Zoe Williams for The Daily Telegraph gave the restaurant a rating of nine out of ten, saying that the meat fruit made her want to "stand up and cheer", but again said that although everything served was of the highest quality, the meal did not have a surprise like courses can sometimes have at the Fat Duck. For the same newspaper, Matthew Norman described it as a "theatrical tour de force". He described the restaurant's opening as flawless and described it as the "hottest ticket in town for a very long time to come" with a rating of ten out of ten.

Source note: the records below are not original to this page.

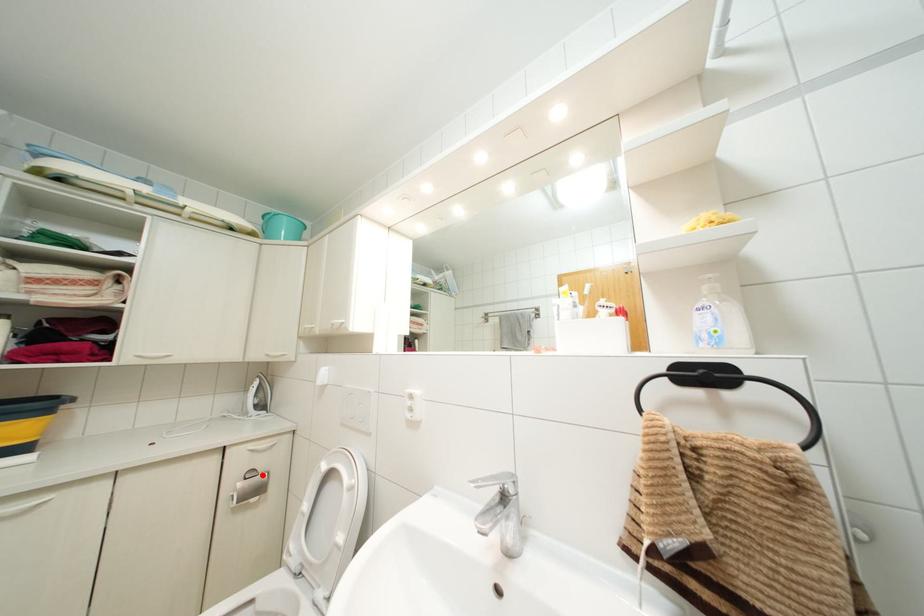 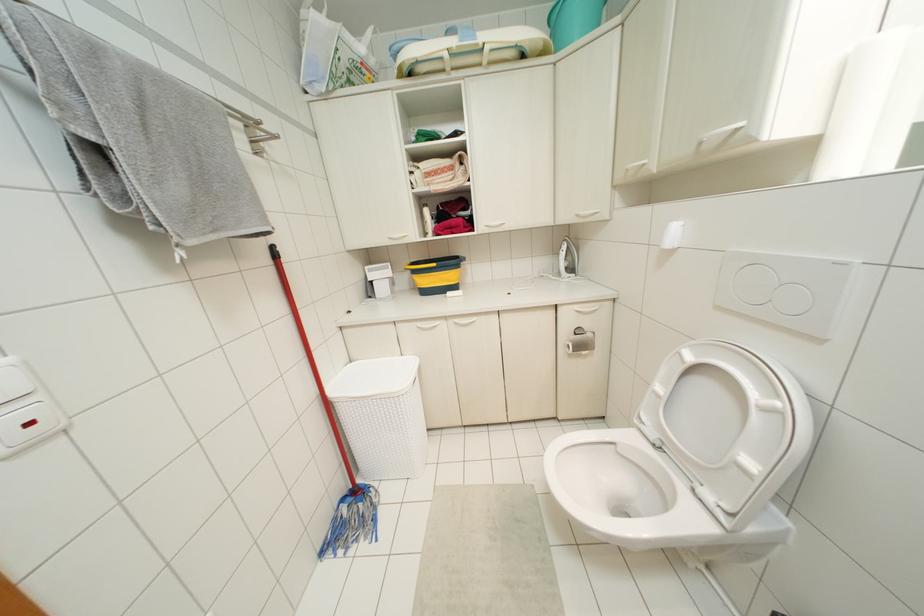 Question: I am providing you with two images of the same scene from different viewpoints. Image1 has a red point marked. In image2, the corresponding 3D location appears at what relative position? Reply with the corresponding letter.

Choices:
 (A) Closer
 (B) Farther

Answer: (A) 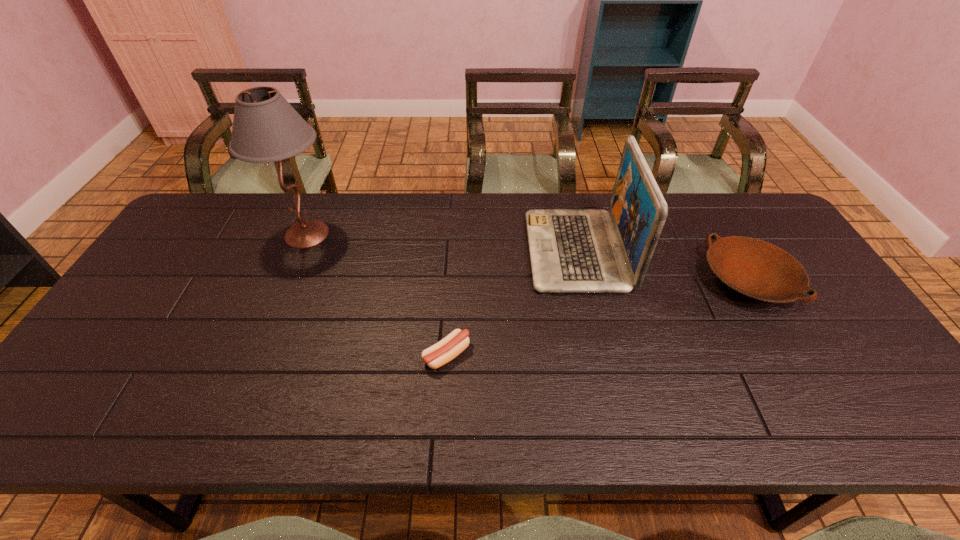 This screenshot has height=540, width=960. Find the location of `free region that satisfies the following two spatial constraints: 1. on the front-facing side of the tallest object; 2. on the right side of the plate`. free region that satisfies the following two spatial constraints: 1. on the front-facing side of the tallest object; 2. on the right side of the plate is located at coordinates (288, 280).

I want to click on free space that satisfies the following two spatial constraints: 1. on the back side of the sausage; 2. on the front-facing side of the tallest object, so click(454, 234).

You are a GUI agent. You are given a task and a screenshot of the screen. Output one action in this format:
    pyautogui.click(x=<x>, y=<y>)
    Task: Click on the free location that satisfies the following two spatial constraints: 1. on the front-facing side of the shortest object; 2. on the right side of the table lamp
    This screenshot has height=540, width=960.
    Given the screenshot: What is the action you would take?
    pyautogui.click(x=256, y=355) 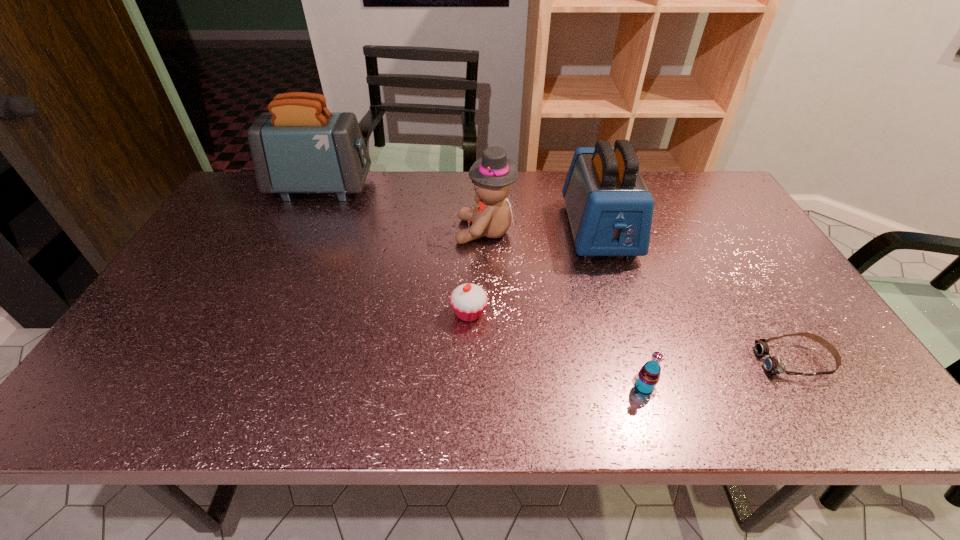 Find the location of `the left toaster`. the left toaster is located at coordinates point(299,146).

At what (x,y) coordinates should I click in order to perform the action: click on the right toaster. Please return your answer as a coordinate pair (x, y). This screenshot has height=540, width=960. Looking at the image, I should click on (610, 209).

Locate an element on the screen. The image size is (960, 540). rag_doll is located at coordinates (492, 175).

Where is `soda`? soda is located at coordinates (645, 381).

What are the coordinates of `the fifth tallest object` in the screenshot? It's located at (468, 301).

Locate an element on the screen. The height and width of the screenshot is (540, 960). the third nearest object is located at coordinates (468, 301).

Where is `goggles`? The image size is (960, 540). goggles is located at coordinates (773, 364).

Where is `the rightmost object`? the rightmost object is located at coordinates (773, 364).

Locate an element on the screen. This screenshot has height=540, width=960. free region located 0.240m on the front-facing side of the leftmost object is located at coordinates (442, 188).

This screenshot has width=960, height=540. In order to click on blank area located 0.100m on the front-facing side of the shorter toaster in this screenshot , I will do `click(619, 292)`. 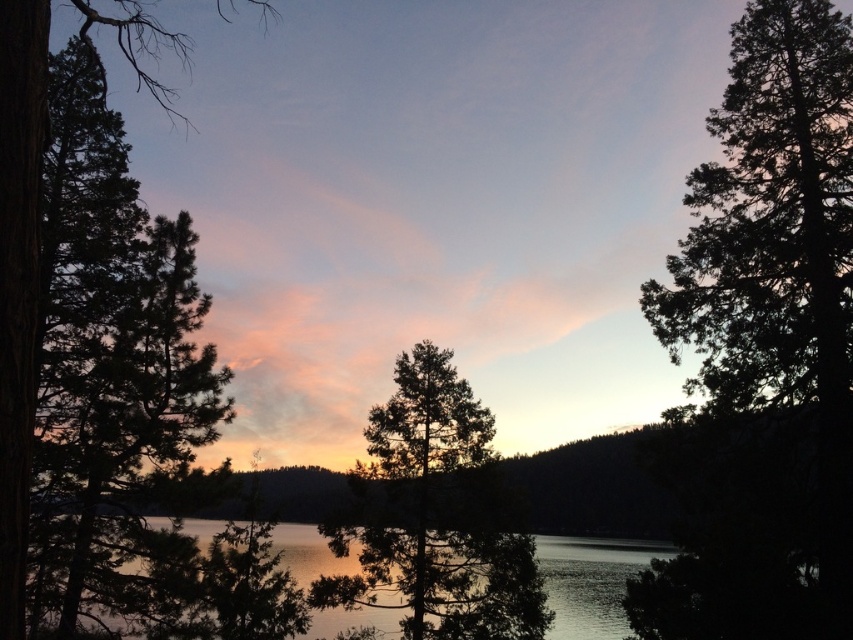 You are standing in the middle of a forest path and see the green textured pine tree at left and the glistening silver water at center. Which object would appear larger to you?

The green textured pine tree at left appears larger because it is closer to the viewer than the glistening silver water at center.

You are standing in front of the sunset scene and want to take a photo of both the green textured tree at center and the green textured pine tree at left. Which tree should you move closer to if you want both to be fully visible in your photo?

You should move closer to the green textured pine tree at left because the green textured tree at center is positioned on the right side of it, allowing both trees to be captured in the frame when closer to the left tree.

You are a photographer standing at the edge of the water. You want to capture the sunset with both the green textured pine tree at left and the glistening silver water at center in your shot. Based on their positions, can you include both in your frame without moving your position?

The green textured pine tree at left is positioned over glistening silver water at center, so yes, you can include both in your frame without moving your position as the tree is above the water in the scene. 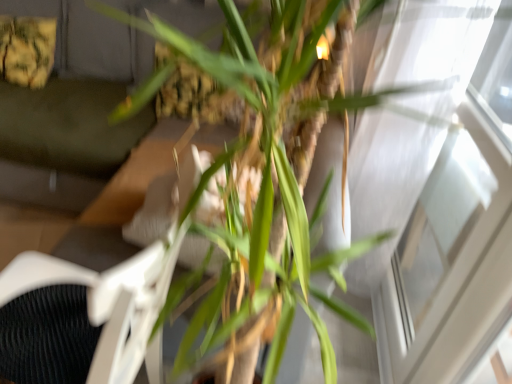 The height and width of the screenshot is (384, 512). What are the coordinates of `dark gray fabric couch at upper left` in the screenshot? It's located at (74, 95).

What is the approximate height of green leafy plant at center?

4.40 feet.

You are a GUI agent. You are given a task and a screenshot of the screen. Output one action in this format:
    pyautogui.click(x=<x>, y=<y>)
    Task: Click on the dark gray fabric couch at upper left
    The width and height of the screenshot is (512, 384).
    Given the screenshot: What is the action you would take?
    pyautogui.click(x=74, y=95)

In the image, is dark gray fabric couch at upper left on the left side or the right side of white textured swivel chair at center?

dark gray fabric couch at upper left is to the left of white textured swivel chair at center.

Between dark gray fabric couch at upper left and white textured swivel chair at center, which one has less height?

white textured swivel chair at center is shorter.

From a real-world perspective, which is physically below, dark gray fabric couch at upper left or white textured swivel chair at center?

white textured swivel chair at center.

Which of these two, dark gray fabric couch at upper left or white textured swivel chair at center, is smaller?

white textured swivel chair at center is smaller.

Looking at this image, is transparent glass window at upper right outside of white textured swivel chair at center?

That's correct, transparent glass window at upper right is outside of white textured swivel chair at center.

Does transparent glass window at upper right have a greater width compared to white textured swivel chair at center?

Incorrect, the width of transparent glass window at upper right does not surpass that of white textured swivel chair at center.

Considering the positions of points (375, 140) and (45, 301), is point (375, 140) farther from camera compared to point (45, 301)?

That is True.

Which object is positioned more to the left, white textured swivel chair at center or dark gray fabric couch at upper left?

dark gray fabric couch at upper left is more to the left.

Does white textured swivel chair at center have a larger size compared to dark gray fabric couch at upper left?

Actually, white textured swivel chair at center might be smaller than dark gray fabric couch at upper left.

Is white textured swivel chair at center touching dark gray fabric couch at upper left?

No, white textured swivel chair at center is not touching dark gray fabric couch at upper left.

Is point (118, 356) positioned after point (387, 88)?

No, it is in front of (387, 88).

Is white textured swivel chair at center taller or shorter than green leafy plant at center?

white textured swivel chair at center is shorter than green leafy plant at center.

Does white textured swivel chair at center turn towards green leafy plant at center?

No, white textured swivel chair at center is not oriented towards green leafy plant at center.

Measure the distance between white textured swivel chair at center and green leafy plant at center.

A distance of 11.35 inches exists between white textured swivel chair at center and green leafy plant at center.

From a real-world perspective, is green leafy plant at center positioned above or below dark gray fabric couch at upper left?

From a real-world perspective, green leafy plant at center is physically above dark gray fabric couch at upper left.

Could you tell me if green leafy plant at center is turned towards dark gray fabric couch at upper left?

No, green leafy plant at center is not facing towards dark gray fabric couch at upper left.

From the image's perspective, is green leafy plant at center above or below dark gray fabric couch at upper left?

green leafy plant at center is below dark gray fabric couch at upper left.

Is transparent glass window at upper right shorter than dark gray fabric couch at upper left?

Incorrect, the height of transparent glass window at upper right does not fall short of that of dark gray fabric couch at upper left.

The height and width of the screenshot is (384, 512). What are the coordinates of `couch below the transparent glass window at upper right (from a real-world perspective)` in the screenshot? It's located at (74, 95).

Considering the sizes of objects transparent glass window at upper right and dark gray fabric couch at upper left in the image provided, who is bigger, transparent glass window at upper right or dark gray fabric couch at upper left?

Bigger between the two is dark gray fabric couch at upper left.

Which is correct: transparent glass window at upper right is inside dark gray fabric couch at upper left, or outside of it?

transparent glass window at upper right cannot be found inside dark gray fabric couch at upper left.

Which object is positioned more to the right, green leafy plant at center or transparent glass window at upper right?

Positioned to the right is transparent glass window at upper right.

Is green leafy plant at center positioned far away from transparent glass window at upper right?

No, green leafy plant at center is not far from transparent glass window at upper right.

Find the location of a particular element. Image resolution: width=512 pixels, height=384 pixels. houseplant above the transparent glass window at upper right (from a real-world perspective) is located at coordinates (264, 147).

Identify the location of swivel chair on the right of dark gray fabric couch at upper left. (85, 316).

Identify the location of swivel chair that appears below the transparent glass window at upper right (from the image's perspective). This screenshot has height=384, width=512. (85, 316).

When comparing their distances from transparent glass window at upper right, does dark gray fabric couch at upper left or green leafy plant at center seem further?

dark gray fabric couch at upper left lies further to transparent glass window at upper right than the other object.

Considering their positions, is dark gray fabric couch at upper left positioned closer to transparent glass window at upper right than white textured swivel chair at center?

white textured swivel chair at center is closer to transparent glass window at upper right.

Considering their positions, is green leafy plant at center positioned closer to white textured swivel chair at center than transparent glass window at upper right?

green leafy plant at center is positioned closer to the anchor white textured swivel chair at center.

Which object lies nearer to the anchor point dark gray fabric couch at upper left, green leafy plant at center or white textured swivel chair at center?

white textured swivel chair at center is closer to dark gray fabric couch at upper left.

Looking at the image, which one is located further to dark gray fabric couch at upper left, transparent glass window at upper right or white textured swivel chair at center?

transparent glass window at upper right.

Based on the photo, looking at the image, which one is located further to white textured swivel chair at center, transparent glass window at upper right or green leafy plant at center?

transparent glass window at upper right is further to white textured swivel chair at center.

Estimate the real-world distances between objects in this image. Which object is closer to transparent glass window at upper right, white textured swivel chair at center or green leafy plant at center?

green leafy plant at center.

Looking at the image, which one is located closer to green leafy plant at center, dark gray fabric couch at upper left or transparent glass window at upper right?

Among the two, transparent glass window at upper right is located nearer to green leafy plant at center.

Locate an element on the screen. The image size is (512, 384). houseplant between dark gray fabric couch at upper left and transparent glass window at upper right in the horizontal direction is located at coordinates (264, 147).

This screenshot has height=384, width=512. I want to click on swivel chair located between green leafy plant at center and dark gray fabric couch at upper left in the depth direction, so click(x=85, y=316).

Image resolution: width=512 pixels, height=384 pixels. Find the location of `swivel chair situated between dark gray fabric couch at upper left and transparent glass window at upper right from left to right`. swivel chair situated between dark gray fabric couch at upper left and transparent glass window at upper right from left to right is located at coordinates (85, 316).

You are a GUI agent. You are given a task and a screenshot of the screen. Output one action in this format:
    pyautogui.click(x=<x>, y=<y>)
    Task: Click on the houseplant between white textured swivel chair at center and transparent glass window at upper right in the horizontal direction
    
    Given the screenshot: What is the action you would take?
    pyautogui.click(x=264, y=147) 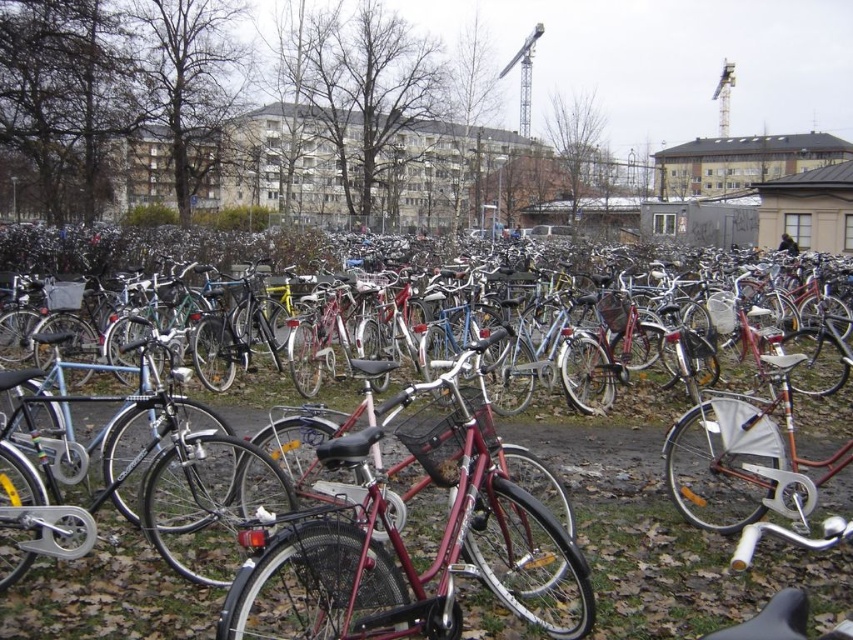 Question: Which object appears farthest from the camera in this image?

Choices:
 (A) shiny metallic bicycle at center
 (B) shiny red bicycle at center
 (C) metallic bicycles at center
 (D) shiny black bicycle at center

Answer: (A)

Question: Does metallic bicycles at center appear on the left side of shiny red bicycle at center?

Choices:
 (A) yes
 (B) no

Answer: (B)

Question: Considering the relative positions of shiny black bicycle at center and shiny metallic bicycle at center in the image provided, where is shiny black bicycle at center located with respect to shiny metallic bicycle at center?

Choices:
 (A) right
 (B) left

Answer: (B)

Question: Is shiny black bicycle at center thinner than shiny metallic bicycle at center?

Choices:
 (A) yes
 (B) no

Answer: (A)

Question: Among these objects, which one is farthest from the camera?

Choices:
 (A) shiny metallic bicycle at center
 (B) shiny black bicycle at center
 (C) metallic bicycles at center
 (D) shiny red bicycle at center

Answer: (A)

Question: Which of these objects is positioned farthest from the metallic bicycles at center?

Choices:
 (A) shiny black bicycle at center
 (B) shiny red bicycle at center

Answer: (A) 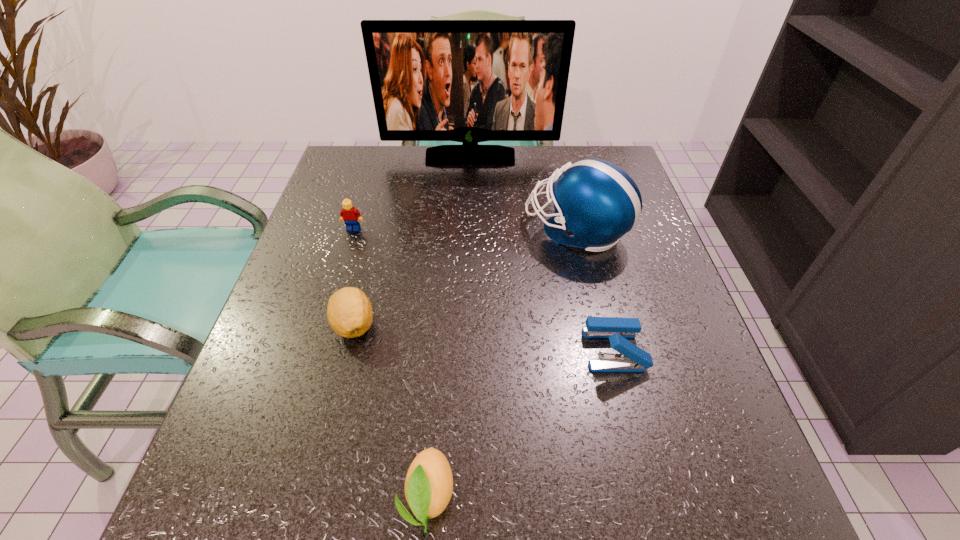 What are the coordinates of `free location at the far edge` in the screenshot? It's located at (540, 158).

Find the location of a particular element. The height and width of the screenshot is (540, 960). free space at the left edge of the desktop is located at coordinates (314, 266).

In the image, there is a desktop. Where is `vacant area at the right edge`? This screenshot has height=540, width=960. vacant area at the right edge is located at coordinates (731, 432).

Image resolution: width=960 pixels, height=540 pixels. Identify the location of vacant space that is in between the Lego and the stapler. (484, 289).

Image resolution: width=960 pixels, height=540 pixels. Find the location of `free space between the second tallest object and the stapler`. free space between the second tallest object and the stapler is located at coordinates (595, 289).

Locate an element on the screen. This screenshot has width=960, height=540. vacant region between the farthest object and the football helmet is located at coordinates (523, 193).

The width and height of the screenshot is (960, 540). Find the location of `free space that is in between the farther lemon and the monitor`. free space that is in between the farther lemon and the monitor is located at coordinates pos(412,241).

Locate an element on the screen. vacant region between the football helmet and the monitor is located at coordinates (523, 193).

You are a GUI agent. You are given a task and a screenshot of the screen. Output one action in this format:
    pyautogui.click(x=<x>, y=<y>)
    Task: Click on the vacant point located between the left lemon and the football helmet
    The image size is (960, 540).
    Given the screenshot: What is the action you would take?
    pyautogui.click(x=466, y=277)

Locate an element on the screen. The width and height of the screenshot is (960, 540). free area in between the left lemon and the monitor is located at coordinates (412, 241). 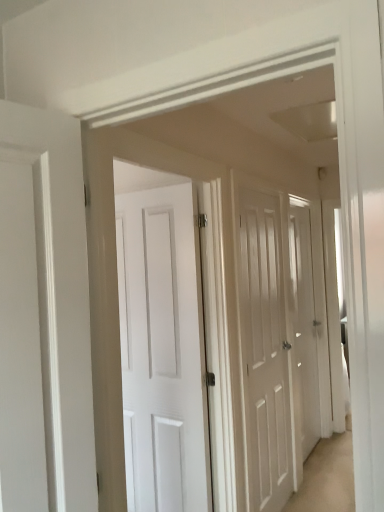 I want to click on white matte door at center, which ranks as the first door in right-to-left order, so click(x=304, y=325).

This screenshot has height=512, width=384. What do you see at coordinates (304, 325) in the screenshot? I see `white matte door at center, the 2th door from the left` at bounding box center [304, 325].

This screenshot has width=384, height=512. Describe the element at coordinates (264, 353) in the screenshot. I see `white wood door at center, which ranks as the 2th door in right-to-left order` at that location.

Where is `white wood door at center, the 1th door positioned from the left`? The width and height of the screenshot is (384, 512). white wood door at center, the 1th door positioned from the left is located at coordinates (264, 353).

This screenshot has width=384, height=512. Identify the location of white matte door at center, which is the 1th door from back to front. (304, 325).

Which is more to the right, white matte door at center, positioned as the 2th door in front-to-back order, or white wood door at center, which ranks as the 2th door in right-to-left order?

white matte door at center, positioned as the 2th door in front-to-back order.

Between white matte door at center, positioned as the 2th door in front-to-back order, and white wood door at center, the 1th door positioned from the left, which one is positioned behind?

white matte door at center, positioned as the 2th door in front-to-back order, is behind.

Is point (311, 387) positioned before point (244, 282)?

No, it is not.

From the image's perspective, which is below, white matte door at center, positioned as the 2th door in front-to-back order, or white wood door at center, which ranks as the 1th door in front-to-back order?

From the image's view, white wood door at center, which ranks as the 1th door in front-to-back order, is below.

From a real-world perspective, is white matte door at center, positioned as the 2th door in front-to-back order, positioned over white wood door at center, the 1th door positioned from the left, based on gravity?

Incorrect, from a real-world perspective, white matte door at center, positioned as the 2th door in front-to-back order, is lower than white wood door at center, the 1th door positioned from the left.

Is white matte door at center, positioned as the 2th door in front-to-back order, thinner than white wood door at center, the 1th door positioned from the left?

Yes.

Considering the sizes of objects white matte door at center, which is the 1th door from back to front, and white wood door at center, which ranks as the 1th door in front-to-back order, in the image provided, who is shorter, white matte door at center, which is the 1th door from back to front, or white wood door at center, which ranks as the 1th door in front-to-back order,?

With less height is white matte door at center, which is the 1th door from back to front.

Which of these two, white matte door at center, the 2th door from the left, or white wood door at center, which ranks as the 2th door in right-to-left order, is bigger?

Bigger between the two is white wood door at center, which ranks as the 2th door in right-to-left order.

Do you think white matte door at center, which is the 1th door from back to front, is within white wood door at center, which ranks as the 1th door in front-to-back order, or outside of it?

white matte door at center, which is the 1th door from back to front, is not inside white wood door at center, which ranks as the 1th door in front-to-back order, it's outside.

From the picture: Is white matte door at center, positioned as the 2th door in front-to-back order, with white wood door at center, the 1th door positioned from the left?

No, white matte door at center, positioned as the 2th door in front-to-back order, is not with white wood door at center, the 1th door positioned from the left.

In the scene shown: Is white matte door at center, which ranks as the first door in right-to-left order, facing away from white wood door at center, placed as the second door when sorted from back to front?

No.

What's the angular difference between white matte door at center, positioned as the 2th door in front-to-back order, and white wood door at center, placed as the second door when sorted from back to front,'s facing directions?

The angular difference between white matte door at center, positioned as the 2th door in front-to-back order, and white wood door at center, placed as the second door when sorted from back to front, is 0.00213 degrees.

Identify the location of door lying on the right of white wood door at center, which ranks as the 1th door in front-to-back order. The width and height of the screenshot is (384, 512). (304, 325).

Can you confirm if white wood door at center, placed as the second door when sorted from back to front, is positioned to the left of white matte door at center, the 2th door from the left?

Correct, you'll find white wood door at center, placed as the second door when sorted from back to front, to the left of white matte door at center, the 2th door from the left.

Between white wood door at center, which ranks as the 2th door in right-to-left order, and white matte door at center, positioned as the 2th door in front-to-back order, which one is positioned in front?

white wood door at center, which ranks as the 2th door in right-to-left order, is in front.

Is point (248, 474) behind point (313, 399)?

No.

From the image's perspective, which is above, white wood door at center, the 1th door positioned from the left, or white matte door at center, the 2th door from the left?

white matte door at center, the 2th door from the left.

From a real-world perspective, is white wood door at center, the 1th door positioned from the left, physically below white matte door at center, positioned as the 2th door in front-to-back order?

No, from a real-world perspective, white wood door at center, the 1th door positioned from the left, is not below white matte door at center, positioned as the 2th door in front-to-back order.

Considering the sizes of objects white wood door at center, placed as the second door when sorted from back to front, and white matte door at center, which ranks as the first door in right-to-left order, in the image provided, who is thinner, white wood door at center, placed as the second door when sorted from back to front, or white matte door at center, which ranks as the first door in right-to-left order,?

white matte door at center, which ranks as the first door in right-to-left order, is thinner.

Considering the sizes of objects white wood door at center, which ranks as the 2th door in right-to-left order, and white matte door at center, positioned as the 2th door in front-to-back order, in the image provided, who is taller, white wood door at center, which ranks as the 2th door in right-to-left order, or white matte door at center, positioned as the 2th door in front-to-back order,?

white wood door at center, which ranks as the 2th door in right-to-left order.

Which of these two, white wood door at center, the 1th door positioned from the left, or white matte door at center, the 2th door from the left, is bigger?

Chef Jason Atherton said that he could not recall a comparable buzz raised by a restaurant, and that he was relieved that the opening of his Pollen Street Social restaurant was not going to take place until late March 2011, a reasonable gap after the opening of Dinner. Richard Vines, whilst writing for Bloomberg, advised readers to not be put off the hype; he felt that while the courses are not as life-changing as those served at the Fat Duck, there are stand out dishes such as the meat fruit and the tipsy cake. He also noted that the meat fruit was a favourite of Pierre Koffmann. Jay Rayner for The Observer described the food as "seriously good", and concluded: "Dinner by Heston Blumenthal may be expensive, but it's also bloody lovely. Save up."

===Awards===
In the 2012 Michelin Guide, the restaurant was awarded its first Michelin star some nine months after opening—meaning "high-quality cooking, worth a stop"—, becoming one of only four restaurants in London to gain a star in that year. It has also been awarded the Restaurant of the Year title by Tatler in 2011, and won the BMW Square Meal Award for Best New Restaurant. The restaurant received a second Michelin star in the 2014 Michelin guide—signifying "excellent cooking, worth a detour"—, becoming Blumenthal's sixth star. Since then, the restaurant has maintained its two stars as of .

William Reed Ltd ranked Dinner on its World's 50 Best Restaurants lists between 2011 and 2018: at number
5 (2011 and 2014), 7 (2013 and 2015), 9 (2012), 36 (2017), and 45 (2016 and 2018). The restaurant received four out of five rossettes by The AA motoring association.